TASK BRIEF:
Quote the lines of the data below verbatim, beginning at the line that contains "kann erteilt oder" and ending at the last line, both included, and excluding pictures.
- - - - - - -
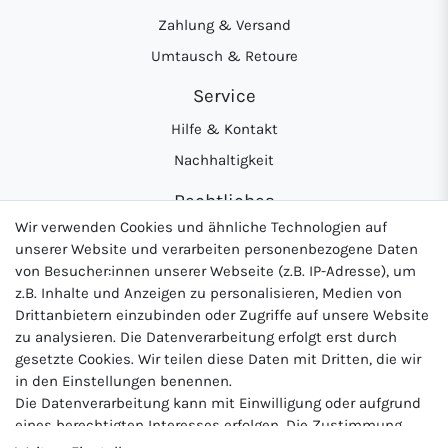
Zahlung & Versand
Umtausch & Retoure
Service
Hilfe & Kontakt
Nachhaltigkeit
Rechtliches
Wir verwenden Cookies und ähnliche Technologien auf
AGB
unserer Website und verarbeiten personenbezogene Daten
Datenschutzerklärung
von Besucher:innen unserer Webseite (z.B. IP-Adresse), um
z.B. Inhalte und Anzeigen zu personalisieren, Medien von
Widerrufsrecht
Drittanbietern einzubinden oder Zugriffe auf unsere Website
Impressum
zu analysieren. Die Datenverarbeitung erfolgt erst durch
gesetzte Cookies. Wir teilen diese Daten mit Dritten, die wir
in den Einstellungen benennen.
Die Datenverarbeitung kann mit Einwilligung oder aufgrund
Logo von DHL für Paketversand
Logo von Zahlung per Vo
Logo v
eines berechtigten Interesses erfolgen. Die Zustimmung
kann erteilt oder abgelehnt werden. Es besteht das Recht,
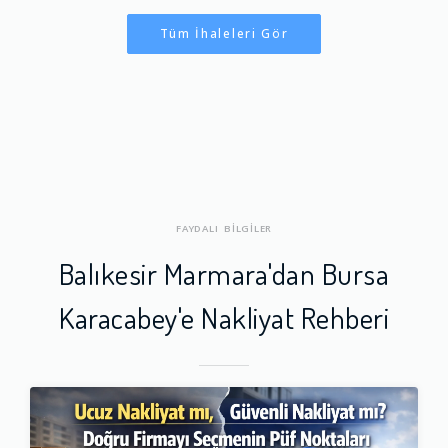
Tüm İhaleleri Gör
FAYDALI BİLGİLER
Balıkesir Marmara'dan Bursa
Karacabey'e Nakliyat Rehberi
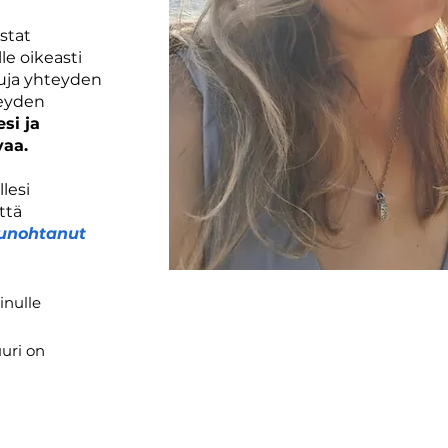
stat
le oikeasti
luja yhteyden
eyden
si ja
vaa.
lesi
ttä
 unohtanut
inulle
uuri on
- - - - - - -
WRITTEN RESPONSE:
kann erteilt oder abgelehnt werden. Es besteht das Recht,
Tüm İhaleleri Gör
FAYDALI BİLGİLER
Balıkesir Marmara'dan Bursa
Karacabey'e Nakliyat Rehberi
stat
le oikeasti
luja yhteyden
eyden
si ja
vaa.
lesi
ttä
 unohtanut
inulle
uuri on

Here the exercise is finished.